Il guerriero di porcellana by Mathias Malzieu

Il guerriero di porcellana by Mathias Malzieu

autore:Mathias Malzieu [Malzieu, Mathias]
La lingua: ita
Format: epub
editore: Feltrinelli Editore
pubblicato: 2023-06-01T10:36:18+00:00


La Frohmühle, 11 settembre 1944

Stamani la zia Louise mi attacca fin dalla colazione. Tu non volevi che ti parlassimo prima che avessi bevuto il caffè, ecco, per me è lo stesso con la tazza di latte. Sono come un gatto che vogliono accarezzare mentre mangia.

Soffia e via discorrendo.

“Sai che Dio ha creato il mondo in sei giorni? Ma se si fosse preso tutto il tempo che ci metti tu a bere una tazza di latte, saremmo ancora nel Medioevo.”

Credo che cerchi di fare dell’umorismo, così provo a ridere. Quest’umorismo da vecchi è tremendo. Eppure, nonostante il retrogusto di ostia andata a male, avverto un moto di tenerezza.

“Arrivano!” dice la Nonna.

“Chi?” chiede l’Émile.

“I tedeschi. Vogliono le nostre galline. Mainou, silenzio assoluto, va’ a nasconderti…”

“In soffitta?”

“No! In cantina, nell’armadio, e se entrano, esci dalla porta segreta.”

“Forza!” dice l’Émile prendendomi per il braccio.

“Perché vogliono le nostre galline?”

“Dicono che abbiamo troppe galline, troppi maiali e troppi buoi. Si servono come se fossero a casa loro! ‘Razionamento,’ dicono con il loro accento da idioti.”

Non oso dirgli che non vedo grande differenza fra l’accento della Nonna quando parla in patois e quello tedesco. Ripeto le poche parole che ho imparato a memoria in caso di necessità: Hallo, Ich heisse Hans, “Buongiorno, mi chiamo (nome di fantasia) Hans”, e Danke, “Grazie”.

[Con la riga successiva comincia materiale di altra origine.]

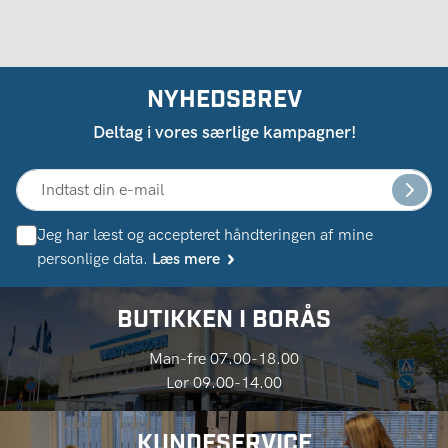
NYHEDSBREV
Deltag i vores særlige kampagner!
Jeg har læst og accepteret håndteringen af ​​mine
personlige data.
Læs mere
BUTIKKEN I BORÅS
Man-fre 07.00-18.00
Lør 09.00-14.00
KUNDESERVICE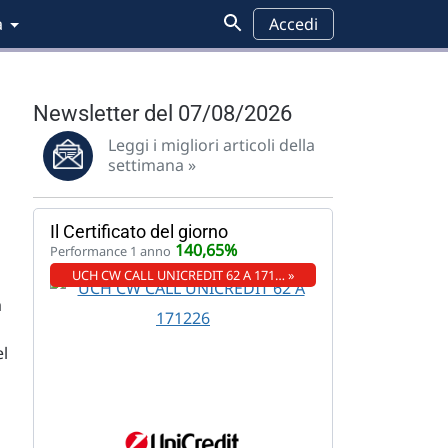
a
Accedi
Newsletter del 07/08/2026
Leggi i migliori articoli della
settimana »
Il Certificato del giorno
140,65%
Performance 1 anno
UCH CW CALL UNICREDIT 62 A 171… »
a
el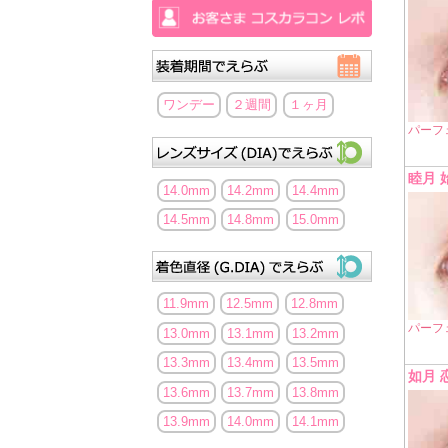
ワンデー
２週間
１ヶ月
パーフ
睦月 
14.0mm
14.2mm
14.4mm
14.5mm
14.8mm
15.0mm
11.9mm
12.5mm
12.8mm
パーフ
13.0mm
13.1mm
13.2mm
13.3mm
13.4mm
13.5mm
如月 
13.6mm
13.7mm
13.8mm
13.9mm
14.0mm
14.1mm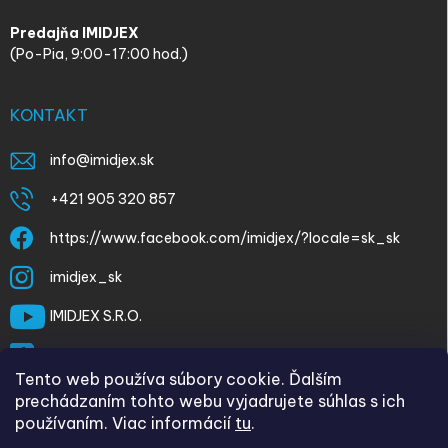
Predajňa IMIDJEX
(Po-Pia, 9:00-17:00 hod.)
KONTAKT
info
@
imidjex.sk
+421 905 320 857
https://www.facebook.com/imidjex/?locale=sk_sk
imidjex_sk
IMIDJEX S.R.O.
@imidjex
Tento web používa súbory cookie. Ďalším
prechádzaním tohto webu vyjadrujete súhlas s ich
používaním. Viac informácií
tu
.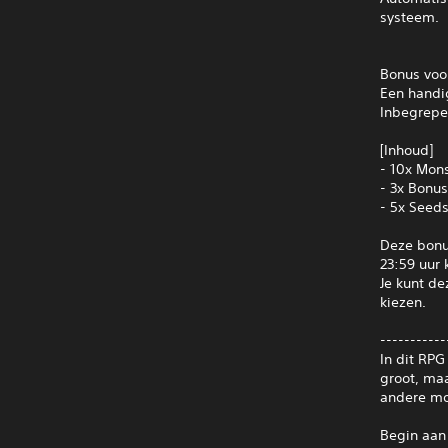
systeem.
Bonus voo
Een handig
Inbegrepe
[Inhoud]
- 10x Mon
- 3x Bonus
- 5x Seeds 
Deze bonu
23:59 uur 
Je kunt de
kiezen.
-----------
In dit RP
groot, ma
andere mo
Begin aan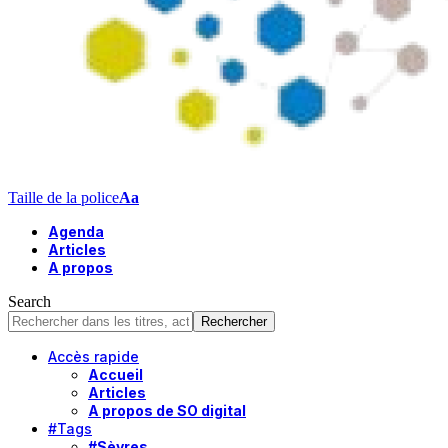
Taille de la police
Aa
Agenda
Articles
A propos
Search
Accès rapide
Accueil
Articles
A propos de SO digital
#Tags
#Sèvres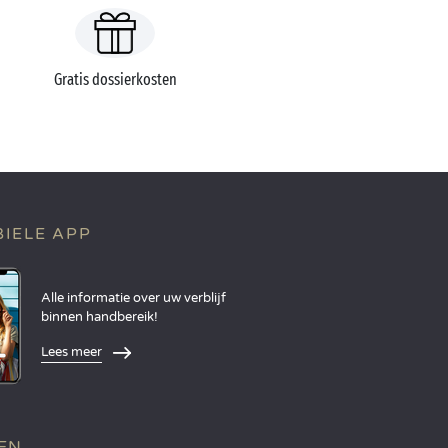
Gratis dossierkosten
IELE APP
Alle informatie over uw verblijf
binnen handbereik!
Lees meer
EN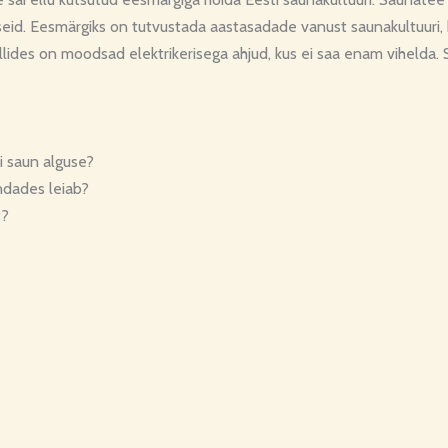
seid. Eesmärgiks on tutvustada aastasadade vanust saunakultuur
lides on moodsad elektrikerisega ahjud, kus ei saa enam vihelda.
ai saun alguse?
ondades leiab?
t?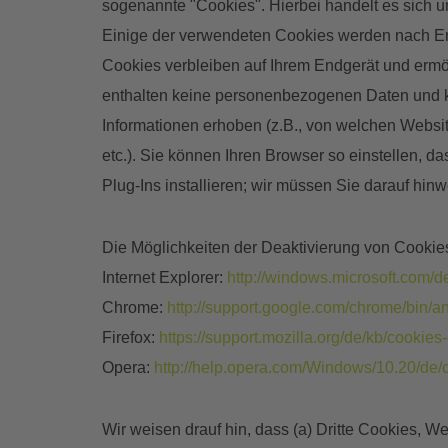
sogenannte "Cookies". Hierbei handelt es sich u
Einige der verwendeten Cookies werden nach End
Cookies verbleiben auf Ihrem Endgerät und ermö
enthalten keine personenbezogenen Daten und k
Informationen erhoben (z.B., von welchen Websi
etc.). Sie können Ihren Browser so einstellen, 
Plug-Ins installieren; wir müssen Sie darauf hi
Die Möglichkeiten der Deaktivierung von Cookies
Internet Explorer:
http://windows.microsoft.com/
Chrome:
http://support.google.com/chrome/bi
Firefox:
https://support.mozilla.org/de/kb/cookie
Opera:
http://help.opera.com/Windows/10.20/de/
Wir weisen drauf hin, dass (a) Dritte Cookies,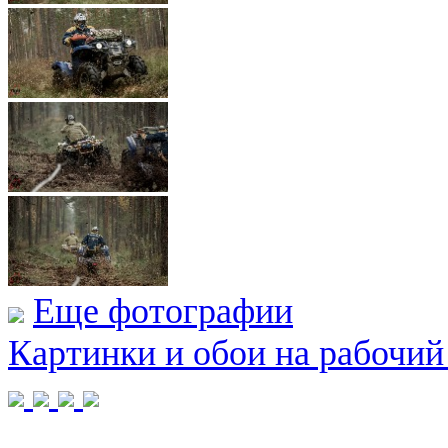
Еще фотографии
Картинки и обои на рабочий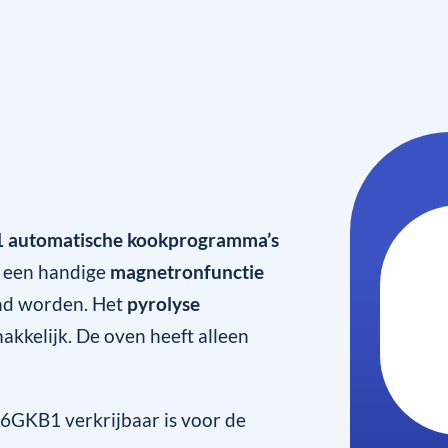
1 automatische kookprogramma’s
t een handige
magnetronfunctie
nd worden. Het
pyrolyse
kelijk. De oven heeft alleen
6GKB1 verkrijbaar is voor de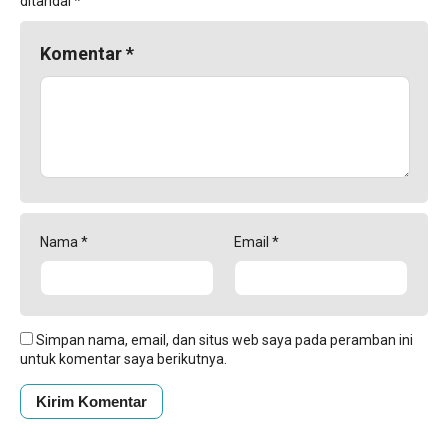
ditandai
*
Komentar
*
Nama
*
Email
*
Simpan nama, email, dan situs web saya pada peramban ini
untuk komentar saya berikutnya.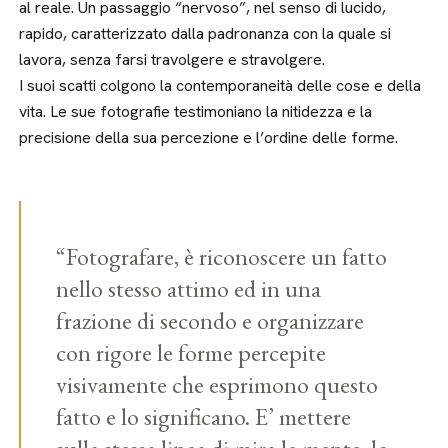
al reale. Un passaggio “nervoso”, nel senso di lucido,
rapido, caratterizzato dalla padronanza con la quale si
lavora, senza farsi travolgere e stravolgere.
I suoi scatti colgono la contemporaneità delle cose e della
vita. Le sue fotografie testimoniano la nitidezza e la
precisione della sua percezione e l’ordine delle forme.
“Fotografare, è riconoscere un fatto
nello stesso attimo ed in una
frazione di secondo e organizzare
con rigore le forme percepite
visivamente che esprimono questo
fatto e lo significano. E’ mettere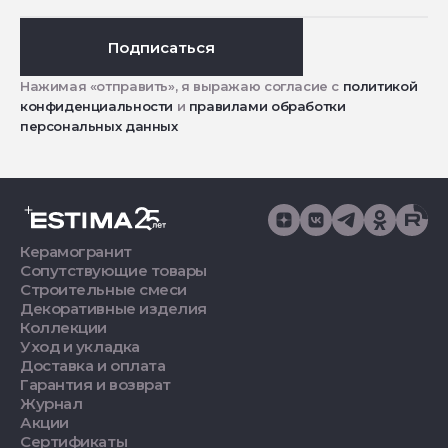
Подписаться
Нажимая «отправить», я выражаю согласие с
политикой
конфиденциальности
и
правилами обработки
персональных данных
Керамогранит
Сопутствующие товары
Строительные смеси
Декоративные изделия
Коллекции
Уход и укладка
Доставка и оплата
Гарантия и возврат
Журнал
Акции
Сертификаты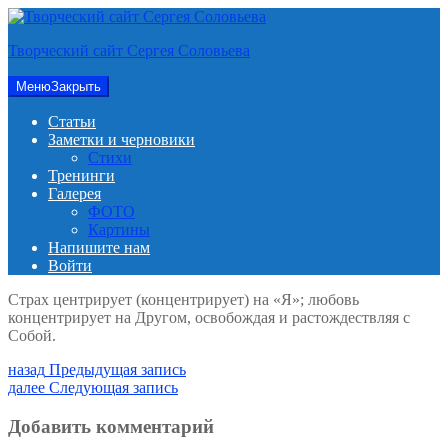
Перейти
к
Творческий сайт Сергея Соловьева
содержимому
Меню
Закрыть
Статьи
Заметки и черновики
Стихи
Тренинги
Галерея
ФОТО
Картины
Напишите нам
Войти
Страх центрирует (концентрирует) на «Я»; любовь
концентрирует на Другом, освобождая и растождествляя с
Собой.
Навигация
Предыдущая
назад
Предыдущая запись
запись:
Следующая
далее
Следующая запись
по
запись:
записям
Добавить комментарий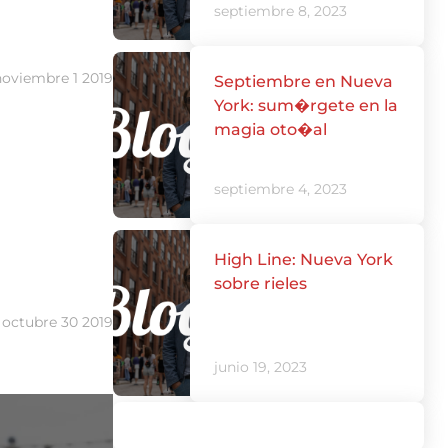
septiembre 8, 2023
noviembre 1 2019
Septiembre en Nueva
York: sum�rgete en la
magia oto�al
septiembre 4, 2023
High Line: Nueva York
sobre rieles
octubre 30 2019
junio 19, 2023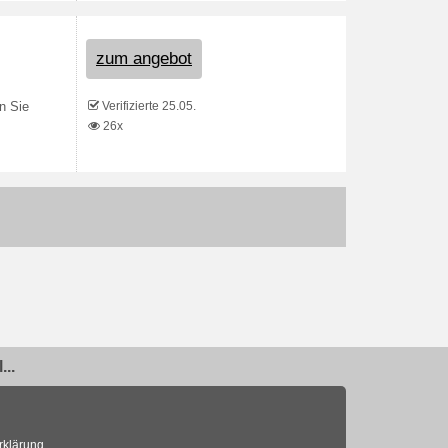
zum angebot
Verifizierte 25.05.
n Sie
26x
..
rklärung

L’Émile apre piano piano la porta della cantina e mi sistema nell’armadio. Sul volto ha lo stesso sorriso di facciata della cugina nel carretto. Mi parla con gentilezza, scandisce con cura. Il dottor Godebout ti parlava così.

“Hanno preso la mia preferita, quella che canta in la minore quando fa le uova! Sembra Édith Piaf!” dice l’Émile imitando la succitata gallina.

Ha chiuso la porta facendo il suo occhiolino da zio amico e di colpo mi sono ritrovato al buio in pieno giorno. Ho dimenticato ancora una volta Marlene Dietrich in camera. Comincio a immaginarla ridotta a fette, con crema di porri. O infilzata: spiedini di cicogna marinati alla paprika. Mi mette fame e voglia di piangere insieme. Ne sento quasi l’odore e tutto il resto. Prendete Chtol e Maï, fatene uno stufato, ma Marlene, no!

Mi tranquillizzo pensando al suo alito di ceci putridi. La sua arma difensiva. Un po’ come il messale della zia Louise.

Il perilmomento si è allungato a tal punto che per poco ho dimenticato di essere in un armadio. Tutta questa notte solo per me e con solo una cosa da fare: aver paura… o sognare. Allora sogno profondamente. Qualcosa mi cresce fra il cuore e il cervello. Forse è un cantiere infinito, ma avanza. Io avanzo.

Ci sono campi da calcio rivestiti di erba intonata agli occhi di Papà. Biciclette, la primavera, un pallone da pallavolo con la sabbia appiccicata, la spiaggia come prima, granchi fra gli scogli, il mio peschereccio. La prua, la chiglia, il parapetto.

Qualcosa è più leggero. Il desiderio di raggiungere Montpellier senza di te fa bruciare gli occhi e il naso, ma a tratti riesco a separare il futuro dal passato. Soffrire un po’ meno mi fa ancora rabbrividire. Avanzo di due caselle e indietreggio di cinque.